→ **Data items**
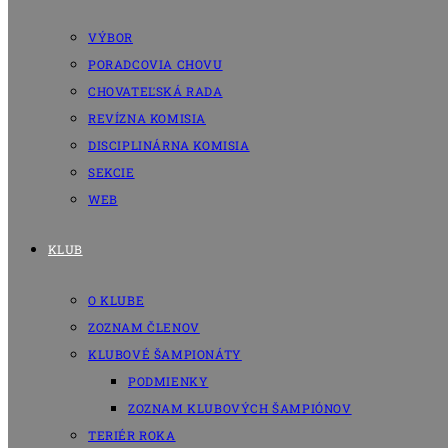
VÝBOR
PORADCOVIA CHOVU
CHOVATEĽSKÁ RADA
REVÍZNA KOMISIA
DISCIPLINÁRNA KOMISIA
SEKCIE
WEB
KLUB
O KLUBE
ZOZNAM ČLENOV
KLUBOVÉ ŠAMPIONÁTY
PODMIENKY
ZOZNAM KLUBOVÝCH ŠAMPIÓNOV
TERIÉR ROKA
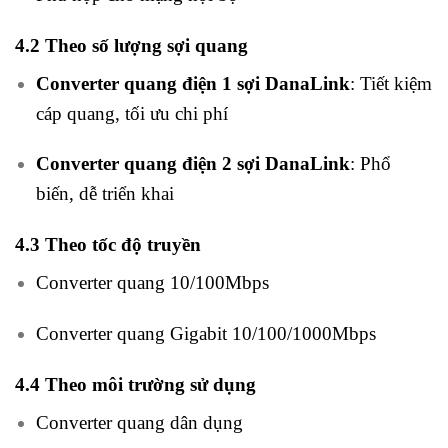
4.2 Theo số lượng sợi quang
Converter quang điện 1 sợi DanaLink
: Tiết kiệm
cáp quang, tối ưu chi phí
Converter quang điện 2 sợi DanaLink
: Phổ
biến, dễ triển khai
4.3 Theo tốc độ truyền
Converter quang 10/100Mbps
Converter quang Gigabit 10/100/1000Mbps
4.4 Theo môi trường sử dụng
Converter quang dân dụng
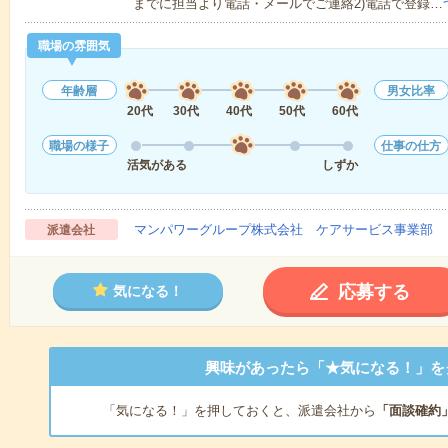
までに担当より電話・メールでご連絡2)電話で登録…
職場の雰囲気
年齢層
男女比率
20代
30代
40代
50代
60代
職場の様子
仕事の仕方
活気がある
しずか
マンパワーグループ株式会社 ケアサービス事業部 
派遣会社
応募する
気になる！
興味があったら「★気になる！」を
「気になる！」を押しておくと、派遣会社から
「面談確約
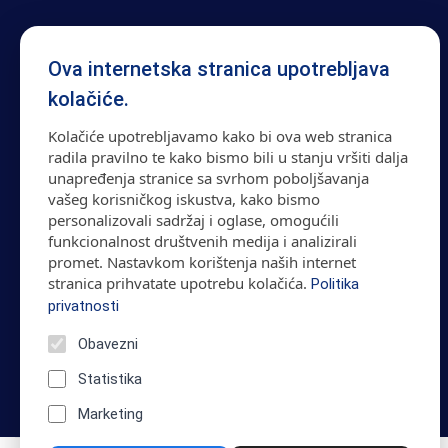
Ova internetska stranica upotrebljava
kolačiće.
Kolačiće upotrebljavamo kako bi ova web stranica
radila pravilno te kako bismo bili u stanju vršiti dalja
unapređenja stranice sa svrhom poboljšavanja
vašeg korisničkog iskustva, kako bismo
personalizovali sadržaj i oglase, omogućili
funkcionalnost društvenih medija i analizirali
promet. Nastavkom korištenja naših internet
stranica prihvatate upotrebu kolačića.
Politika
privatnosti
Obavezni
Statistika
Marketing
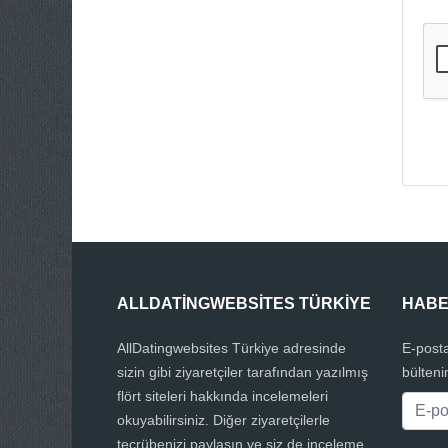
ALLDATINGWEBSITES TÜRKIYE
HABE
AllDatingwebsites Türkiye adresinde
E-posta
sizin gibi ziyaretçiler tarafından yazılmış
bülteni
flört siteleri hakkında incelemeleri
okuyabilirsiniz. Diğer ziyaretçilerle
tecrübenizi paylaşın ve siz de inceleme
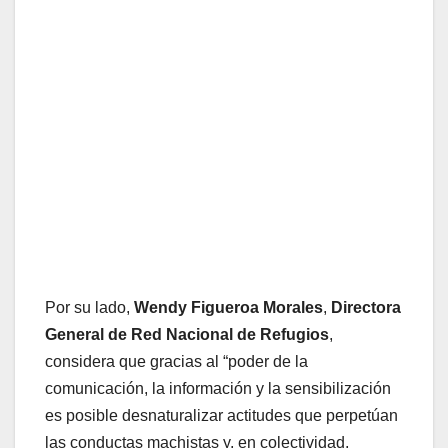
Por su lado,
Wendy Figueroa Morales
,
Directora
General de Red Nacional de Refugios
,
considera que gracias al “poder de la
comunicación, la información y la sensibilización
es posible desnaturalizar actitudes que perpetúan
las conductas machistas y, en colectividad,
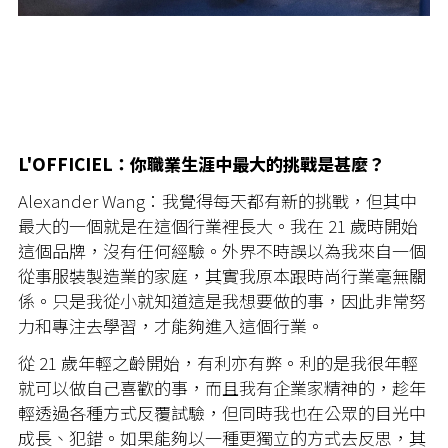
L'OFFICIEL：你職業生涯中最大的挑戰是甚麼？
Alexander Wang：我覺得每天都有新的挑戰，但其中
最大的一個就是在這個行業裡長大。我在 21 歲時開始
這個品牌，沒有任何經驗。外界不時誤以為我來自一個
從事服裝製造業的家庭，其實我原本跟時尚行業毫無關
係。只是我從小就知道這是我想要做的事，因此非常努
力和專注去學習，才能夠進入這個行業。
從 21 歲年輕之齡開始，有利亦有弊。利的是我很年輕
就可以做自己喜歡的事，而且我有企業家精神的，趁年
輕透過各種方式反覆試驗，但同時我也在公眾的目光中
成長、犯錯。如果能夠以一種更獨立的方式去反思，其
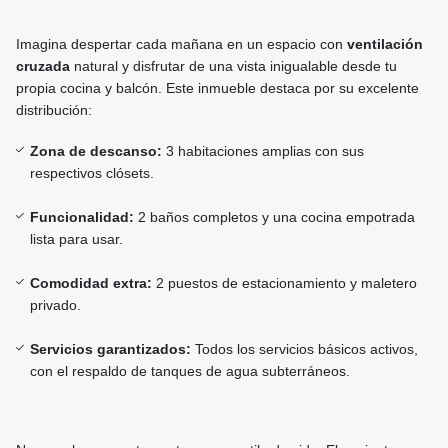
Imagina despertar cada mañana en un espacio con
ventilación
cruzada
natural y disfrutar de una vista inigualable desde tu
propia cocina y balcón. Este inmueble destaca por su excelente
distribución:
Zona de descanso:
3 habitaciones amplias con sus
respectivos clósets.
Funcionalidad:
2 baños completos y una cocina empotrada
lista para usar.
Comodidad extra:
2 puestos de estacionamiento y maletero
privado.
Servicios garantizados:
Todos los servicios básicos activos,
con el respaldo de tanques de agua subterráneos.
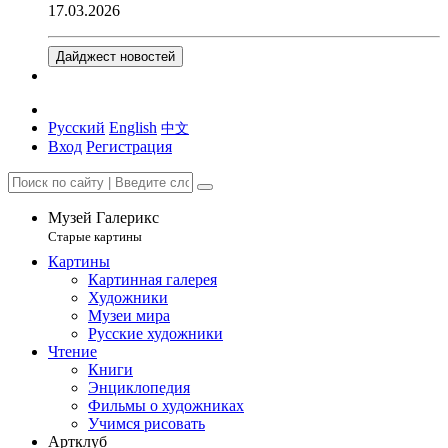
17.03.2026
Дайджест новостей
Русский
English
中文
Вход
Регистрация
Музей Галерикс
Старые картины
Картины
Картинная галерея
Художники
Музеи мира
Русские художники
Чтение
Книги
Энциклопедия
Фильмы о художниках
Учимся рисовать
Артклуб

→ **Exercise**
Where the line with "Imagina despertar cada" appears, begin there and transcribe exactly through the last line of the data, leaving all pictures aside.

→ **Reply**
Imagina despertar cada mañana en un espacio con
ventilación
cruzada
natural y disfrutar de una vista inigualable desde tu
propia cocina y balcón. Este inmueble destaca por su excelente
distribución:
Zona de descanso:
3 habitaciones amplias con sus
respectivos clósets.
Funcionalidad:
2 baños completos y una cocina empotrada
lista para usar.
Comodidad extra:
2 puestos de estacionamiento y maletero
privado.
Servicios garantizados:
Todos los servicios básicos activos,
con el respaldo de tanques de agua subterráneos.
17.03.2026
Дайджест новостей
Русский
English
中文
Вход
Регистрация
Музей Галерикс
Старые картины
Картины
Картинная галерея
Художники
Музеи мира
Русские художники
Чтение
Книги
Энциклопедия
Фильмы о художниках
Учимся рисовать
Артклуб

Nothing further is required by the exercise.